En tres meses se vacunaron contra la hepatitis más de 4.500 personas
La Subsecretaría de Salud del municipio implementó la vacuna anti hepatitis B como nuevo requisito para acceder al carnet sanitario. En ese marco, se aplicaron 4.566 dosis entre setiembre y diciembre de 2013. Se busca reducir los riesgos de contraer las patologías más graves asociadas a esa enfermedad.

Desde setiembre, el municipio, a través de la Subsecretaría de Salud que depende de la Secretaría de Desarrollo Humano y Familia, implementó la vacuna anti Hepatitis B como nuevo requisito para acceder al carnet sanitario.

Luego de tres meses de puesta en marcha de la nueva exigencia sanitaria en Comodoro Rivadavia, el subsecretario de Salud, Carlos Catalá, proyectó que “en un año serán 15.000 las personas que estarían cubiertas, reduciéndose los riesgos de contraer las patologías más graves asociadas a la hepatitis B crónica”.

El funcionario explicó que los menores de 18 años deberían estar todos vacunados porque reciben la primera dosis al nacer. Con la implementación de la vacuna para la obtención del carnet sanitario “se intenta llegar a aquellos que quedaron fuera de esta cobertura”, apuntó.

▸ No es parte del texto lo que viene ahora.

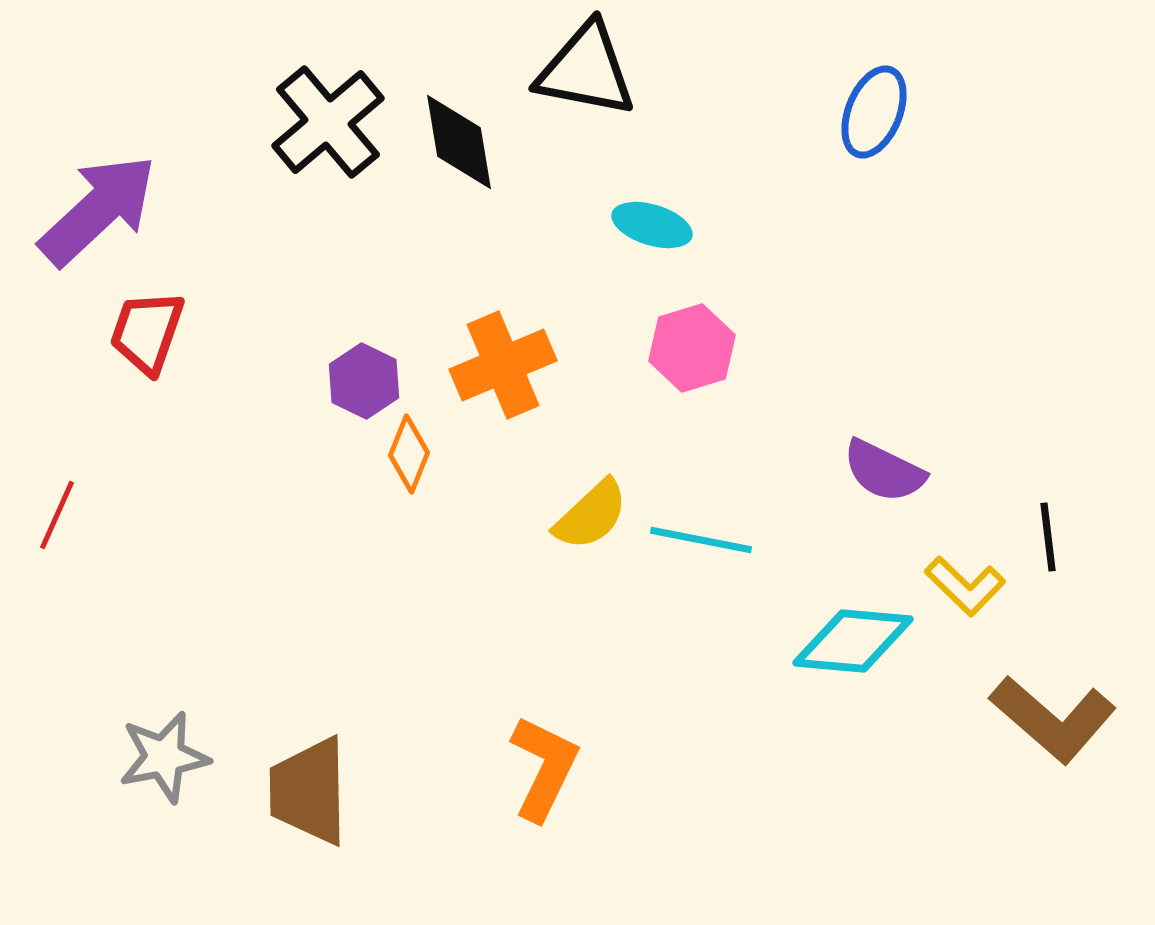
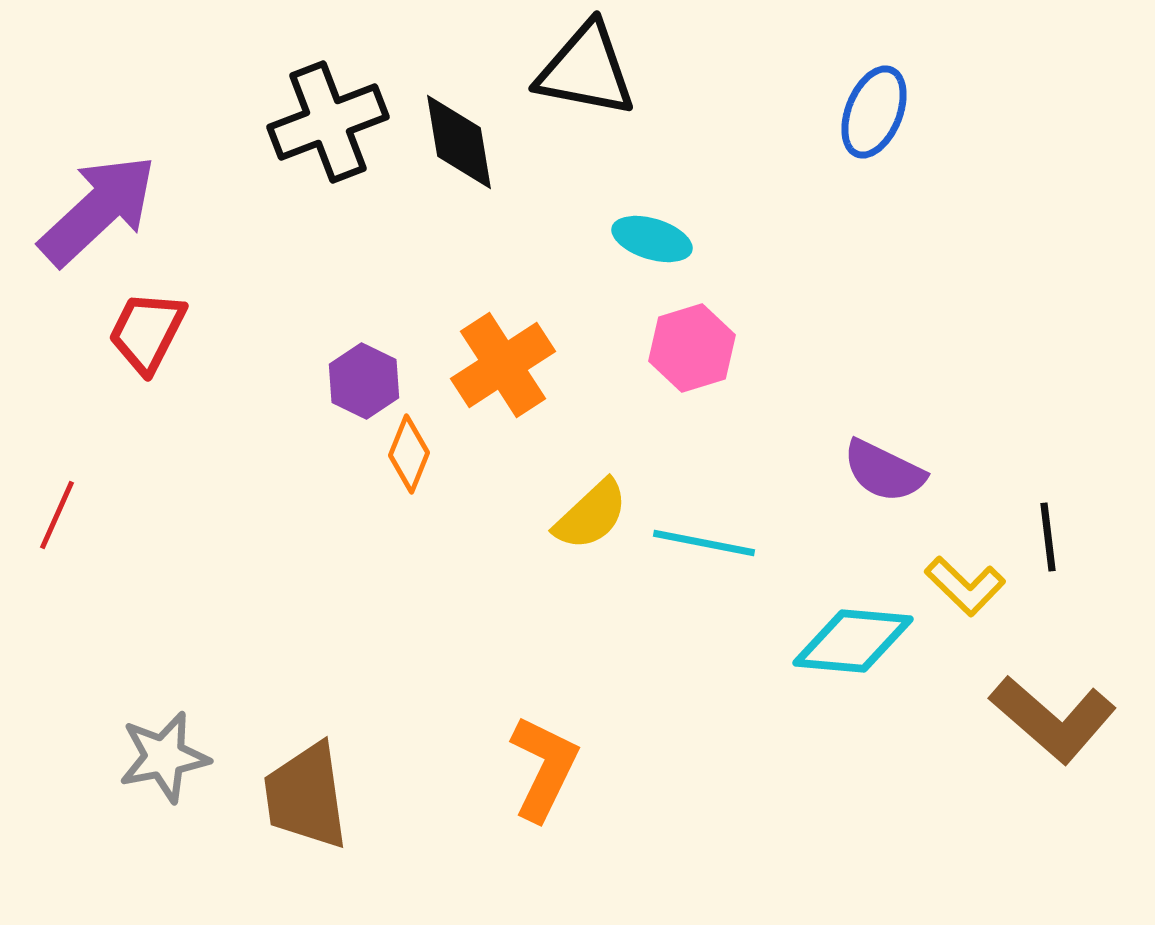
black cross: rotated 19 degrees clockwise
cyan ellipse: moved 14 px down
red trapezoid: rotated 8 degrees clockwise
orange cross: rotated 10 degrees counterclockwise
cyan line: moved 3 px right, 3 px down
brown trapezoid: moved 3 px left, 5 px down; rotated 7 degrees counterclockwise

Desde el área de Salud, en tanto, se realiza un seguimiento del paciente para asegurarse de que cumpla con la colocación de la segunda y tercera dosis. Para ello, los beneficiarios se notifican a través de la emisión de correos electrónicos y mensajes de texto.

La segunda aplicación debe realizarse a los 30 días de colocada la primera vacuna y la tercera dosis será transcurridos los 6 meses. Estas últimas dos pueden solicitarse en la Subsecretaría de Salud, hospitales o en centros de salud barriales.

En cuanto a la efectividad de la vacuna anti hepatitis B, Catalá recordó que hace algún tiempo corría el mito de que la vacuna sólo era efectiva una vez completado el esquema de las tres dosis. En la actualidad, la persona que no se aplica la totalidad de las dosis se encuentra expuesta directamente al virus.

Entonces, “lo importante es que hasta alcanzar la total cobertura las personas son menos susceptibles a desarrollar las formas graves de la enfermedad”, puntualizó el profesional médico.

Catalá sostuvo que cuando la hepatitis B no se cura o se vuelve crónica el paso inevitable es la cirrosis.

En ese caso el paciente queda a la espera de un trasplante y en un tiempo de 20 a 30 años existe la posibilidad de gestarse un cáncer de hígado.

“Con la aplicación de la vacuna apuntamos a que el día de mañana no tengamos que lamentarnos por no haber usado un método prevenible”, concluyó el funcionario.